═══ DATA LISTING ═══

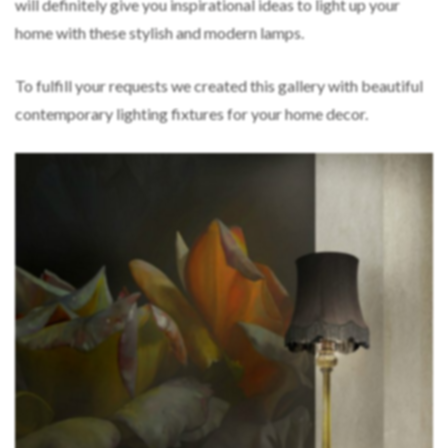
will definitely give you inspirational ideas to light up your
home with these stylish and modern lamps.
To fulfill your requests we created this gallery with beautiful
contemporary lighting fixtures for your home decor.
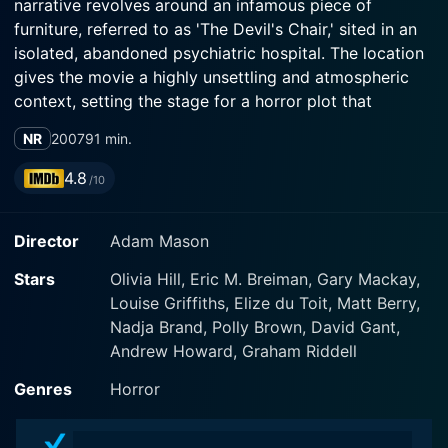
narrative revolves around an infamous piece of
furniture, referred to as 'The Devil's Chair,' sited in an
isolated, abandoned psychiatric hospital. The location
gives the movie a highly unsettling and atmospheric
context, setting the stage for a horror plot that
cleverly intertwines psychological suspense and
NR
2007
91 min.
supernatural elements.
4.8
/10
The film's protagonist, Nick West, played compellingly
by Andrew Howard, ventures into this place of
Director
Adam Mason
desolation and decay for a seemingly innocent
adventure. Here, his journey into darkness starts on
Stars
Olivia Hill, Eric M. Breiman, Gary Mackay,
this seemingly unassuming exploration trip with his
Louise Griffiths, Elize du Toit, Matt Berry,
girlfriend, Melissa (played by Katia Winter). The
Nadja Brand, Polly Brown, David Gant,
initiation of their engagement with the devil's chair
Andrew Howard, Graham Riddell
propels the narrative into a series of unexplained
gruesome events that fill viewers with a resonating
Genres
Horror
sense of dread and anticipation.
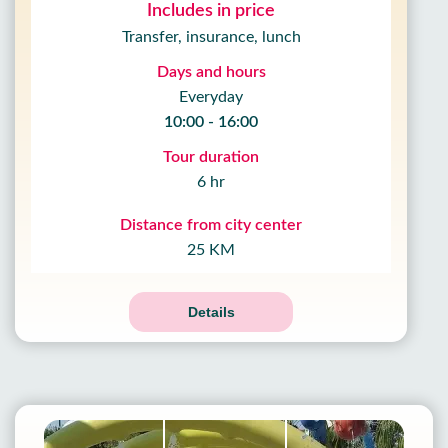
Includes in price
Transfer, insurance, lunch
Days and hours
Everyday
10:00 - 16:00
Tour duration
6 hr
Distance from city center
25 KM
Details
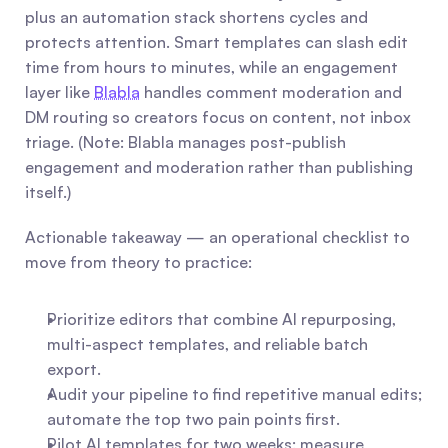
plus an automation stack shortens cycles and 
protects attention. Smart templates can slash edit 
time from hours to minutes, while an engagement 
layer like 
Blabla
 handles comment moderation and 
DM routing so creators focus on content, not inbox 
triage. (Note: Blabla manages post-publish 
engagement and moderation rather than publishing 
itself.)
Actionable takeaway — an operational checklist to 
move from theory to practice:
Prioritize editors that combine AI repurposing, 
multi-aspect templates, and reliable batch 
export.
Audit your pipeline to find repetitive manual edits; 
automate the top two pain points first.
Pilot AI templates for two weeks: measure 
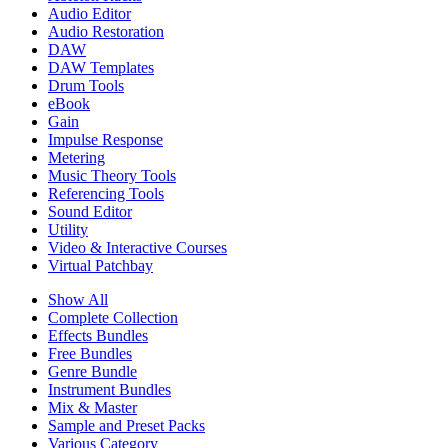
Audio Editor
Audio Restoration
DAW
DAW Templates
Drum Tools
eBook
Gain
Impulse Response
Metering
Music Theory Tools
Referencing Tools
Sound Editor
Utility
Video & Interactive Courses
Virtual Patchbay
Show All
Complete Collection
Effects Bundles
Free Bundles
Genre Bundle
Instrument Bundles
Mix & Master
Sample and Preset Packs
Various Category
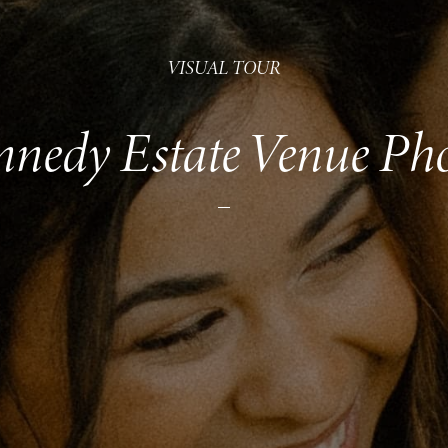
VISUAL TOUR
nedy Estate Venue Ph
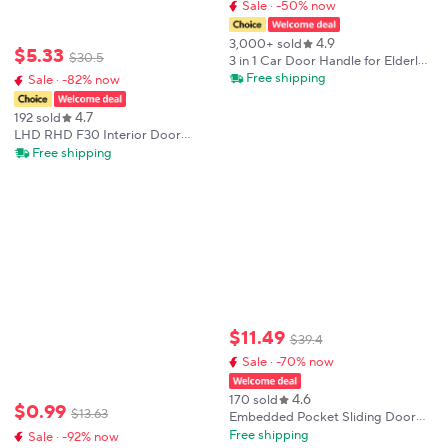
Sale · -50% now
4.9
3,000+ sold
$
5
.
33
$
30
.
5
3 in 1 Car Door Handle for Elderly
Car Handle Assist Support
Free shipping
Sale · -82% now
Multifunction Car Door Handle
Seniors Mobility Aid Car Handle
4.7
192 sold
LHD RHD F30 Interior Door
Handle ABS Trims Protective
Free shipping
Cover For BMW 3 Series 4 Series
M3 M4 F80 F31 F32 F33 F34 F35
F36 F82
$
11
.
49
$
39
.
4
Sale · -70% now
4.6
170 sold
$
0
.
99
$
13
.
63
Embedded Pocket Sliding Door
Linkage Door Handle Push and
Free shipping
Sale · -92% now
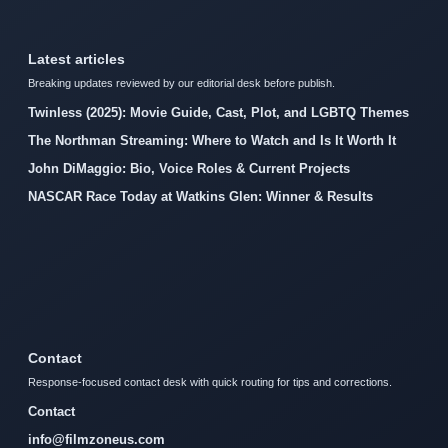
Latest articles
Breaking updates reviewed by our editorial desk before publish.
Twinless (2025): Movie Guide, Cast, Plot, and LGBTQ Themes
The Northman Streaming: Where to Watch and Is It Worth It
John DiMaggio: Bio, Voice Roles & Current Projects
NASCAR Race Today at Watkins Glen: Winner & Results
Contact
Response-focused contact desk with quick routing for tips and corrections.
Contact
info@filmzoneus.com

═══

WHAT YOU SHOULD DO> In how many lines of the data does the word "played" appear? Respond with the number and nothing more.

OUTPUT FOR THIS TASK> 2